Rice v. Rice

47 N.J. Eq. 559 | New York Court of Chancery | 1890

The opinion of the court was delivered by

Beasley, C. J.

From the statement prefatory to this opinion, it will appear that the point to be decided on this appeal is, whether a master in chancery, who has been directed to take the depositions of witnesses, has authority to order a woman, who is present under an order to appear as a witness, to disclose her features, by removing her veil, before she has been placed on the witness-stand.

That every court of judicature, as an indispensable attribute,is possessed of the power to require that every person, who is *561present as a party, or wlio is a witness under examination, to disclose his or her face to the court, or to the jury if there be one, would not seem in any degree questionable. Without such exposure there would be no certainty who the person really was who assumed to act as party or witness. To order such persons to expose their faces to view is common usage in every court, and thus far the practice seems not to be open to any question.

But whether this judicial power can be executed over a person who has not presented himself as a party, or over one who has not assumed the office of witness, has, as yet, never been considered or decided in this state, nor does the present occasion call for its determination.

This dispensation from an examination of this subject arises from the fact that the master in chancery is not a court in any sense of the term.

Prior to the year 1883 the entire function of the officer in question was, in all respects, ministerial. He was empowered to swear the witnesses brought before him by the respective parties; to write down the questions put to the witnesses and to record their answers, noting in his minutes such objections as were taken to any part of the testimony. The record thus made was deposited in the office of the clerk in chancery, to be passed upon, at the heating, by the chancellor, and ultimately, as the case might be, by this court on appeal. This was the entire scope of the master’s authority.

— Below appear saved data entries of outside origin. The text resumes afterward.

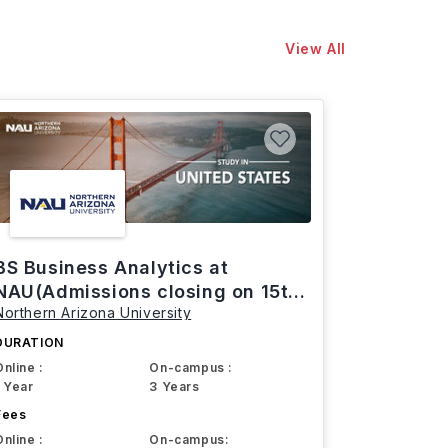
View All
BS Business Analytics at
NAU(Admissions closing on 15th
Northern Arizona University
March)
DURATION
Online :
On-campus :
1 Year
3 Years
Fees
Online :
On-campus:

In the year just referred to, that is, in the year 1883, his Honor Chancellor Runyon promulgated a rule of court making it the duty of the examiner before whom, in its own language, testimony is taken, to decide upon all objections to evidence, and his decision shall be final unless reversed on appeal to the chancellor, which is to be taken as hereinafter provided.” The rule then proceeds to mark out the course of such appeal.

On the face of this rule it is manifest that by its form the functions of the masters in chancery are materially and quite radically changed. At least this is the obvious purpose of the new regulation; for what was before a naked ministerial office is *562here attempted to be converted into a judicial one, pro hao vice. Antecedently to the introduction of this provision the right of decision upon the admissibility of testimony in every equitable procedure was vested in the chancellor himself, and it may be was thus inalienably established by the constitution of the state; but the pi’esent case does not, of necessity, call for an investigation of this subject, which is of much interest, that is, whether a prerogative of the chancellor of this kind can in any measure be diverted to a subordinate officer of the court, by rule of court, or even by legislative sanction. The topic was not embraced or alluded to in the argument, and will not be considered; but, on the contrary, it will be assumed that the rule is operative and confers on the masters all the power imputed by its terms.

Postulating, therefore, the power of the master to decide, in the words of the rule, “ upon all objections to evidence,” it is obvious that the question now to be passed upon is simply whether when this witness objected to removing her veil, and when her counsel insisted that such order could not be made, the position then taken was an objection to evidence. Plainly it was not such. The plaintiff, when he applied to the master to order a removal of the veil, made no offer of any evidence, and equally when the other side resisted the application there was no objection to evidence. It was conspicuously an endeavor on the part of the plaintiff to obtain a discovery in aid of his testimony. This case is fundamentally different from those illustrated in the decisions that were cited by counsel, as, for example, the one in which the public prosecutor in a criminal trial applied to the court to compel the culprit to uncover his arm for the purpose of showing to the jury certain marks upon it. The difference between that instance and this is, that in the reported case the marks on the'arm became, by the disclosure, proofs in the cause, whereas in the case in hand, the face unveiled would have had no such result. The entire effect of the disclosure asked for by the plaintiff would have been to enable his witness to obtain a more perfect knowledge of the subject to which his testimony related.

*563The master, very plainly, had no power in the premises, and, •consequently, the action of the vice-chancellor on the appeal was likewise a nullity.

The decretal order is set aside, with costs in both courts.

For affirmance — None.

For reversal — The Chief-Justice, Depue, Dixon, Garrison, Magie, Reed, Van Syokel, Brown, Smith, Whitaker — 10.